→ Source data
*** Begin section ***

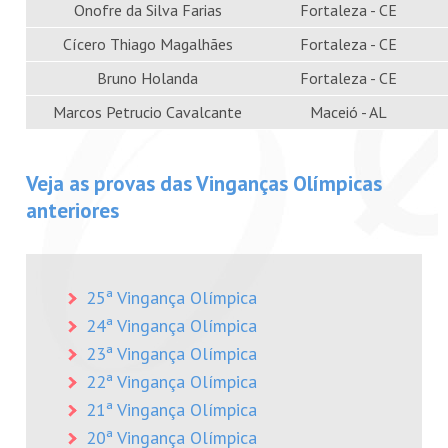
Onofre da Silva Farias
Fortaleza - CE
Cícero Thiago Magalhães
Fortaleza - CE
Bruno Holanda
Fortaleza - CE
Marcos Petrucio Cavalcante
Maceió - AL
Veja as provas das Vinganças Olímpicas
anteriores
25ª Vingança Olímpica
24ª Vingança Olímpica
23ª Vingança Olímpica
22ª Vingança Olímpica
21ª Vingança Olímpica
20ª Vingança Olímpica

*** End section ***

A faithful copy of all the data above, without its pictures, is the expected result.

Onofre da Silva Farias
Fortaleza - CE
Cícero Thiago Magalhães
Fortaleza - CE
Bruno Holanda
Fortaleza - CE
Marcos Petrucio Cavalcante
Maceió - AL
Veja as provas das Vinganças Olímpicas
anteriores
25ª Vingança Olímpica
24ª Vingança Olímpica
23ª Vingança Olímpica
22ª Vingança Olímpica
21ª Vingança Olímpica
20ª Vingança Olímpica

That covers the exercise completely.